Search code examples
azureparquetazure-timeseries-insights

Parquet file written by Azure Time Series Insights Preview is not readable


We have an Azure Time Series Insights Preview instance connected to an event hub. The incoming events are written to the related cold storage data account as parquet files. When I try to open the parquet file with various readers (like the parquet-[head|cat|etc] cmd tools) I get errors.

Output of parquet-head

org.apache.parquet.io.ParquetDecodingException: Can not read value at 0 in block -1 in file file:20200123140854700_c8876d10_01.parquet

Here is a sample of the issue in more detail. This is the output of parquet-dump

$ parquet-dump 20200123140854700_c8876d10_01.parquet
row group 0 ---------------------------------------------------------------------------------------------------------------------------------------------------------------------------------------------------------------------------------------------- timestamp: INT64 SNAPPY DO:0 FPO:4 SZ:100/850/8.50 VC:100 ENC:PLAIN,RLE ST:[min: 2020-01-23T14:08:52.583+0000, max: 2020-01-23T14:08:52.583+0000, num_nulls: 0] id_string: BINARY SNAPPY DO:167 FPO:194 SZ:80/76/0.95 VC:100 ENC:PLAIN_DICTIONARY,PLAIN,RLE ST:[min: dabas96, max: dabas96, num_nulls: 0] dabasuploader_time_string: BINARY SNAPPY DO:313 FPO:855 SZ:705/2177/3.09 VC:100 ENC:PLAIN_DICTIONARY,PLAIN,RLE ST:[num_nulls: 0, min/max not defined] dabasuploader_prod_kwh_string: BINARY SNAPPY DO:1118 FPO:1139 SZ:62/58/0.94 VC:100 ENC:PLAIN_DICTIONARY,PLAIN,RLE ST:[min: 0, max: 0, num_nulls: 0] dabasuploader_pred_nxd_kwh_string: BINARY SNAPPY DO:1252 FPO:1488 SZ:319/390/1.22 VC:100 ENC:PLAIN_DICTIONARY,PLAIN,RLE ST:[num_nulls: 0, min/max not defined] dabasuploader_pred_today_kwh_string: BINARY SNAPPY DO:1650 FPO:1903 SZ:336/404/1.20 VC:100 ENC:PLAIN_DICTIONARY,PLAIN,RLE ST:[num_nulls: 0, min/max not defined] java.lang.IllegalArgumentException: [solpos_altitude_double] optional double solpos_altitude_double is not in the store: [[dabasuploader_time_string] optional binary dabasuploader_time_string (STRING), [dabasuploader_pred_nxd_kwh_string] optional binary dabasuploader_pred_nxd_kwh_string (STRING), [id_string] optional binary id_string (STRING), [timestamp] optional int64 timestamp (TIMESTAMP(MILLIS,true)), [dabasuploader_pred_today_kwh_string] optional binary dabasuploader_pred_today_kwh_string (STRING), [dabasuploader_prod_kwh_string] optional binary dabasuploader_prod_kwh_string (STRING)] 100

The solpos_altitude_double is coming from the events we upload to the eventhub. I mean, we call that solpos_altitude. The _double postfix is coming from TSI, according to the docs.

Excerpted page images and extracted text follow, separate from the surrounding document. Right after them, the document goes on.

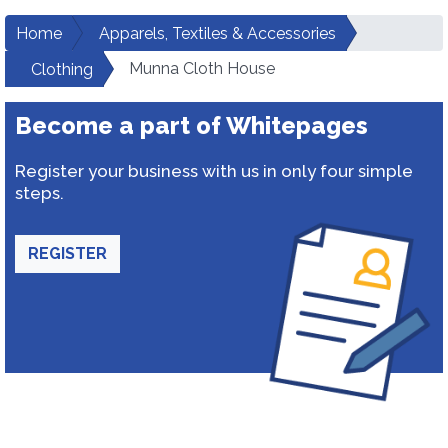
Home
Apparels, Textiles & Accessories
Munna Cloth House
Clothing
Become a part of Whitepages
Register your business with us in only four simple
steps.
REGISTER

According to all MS Azure documentations I could find, reading the parquet file should be possible without issues.

Does anybody know what went wrong? If more info is needed, I am more than happy to provide.


Solution

  • I believe this is a known issue caused by changing the schema of the data (drifting schema). We're currently working on a fix for it.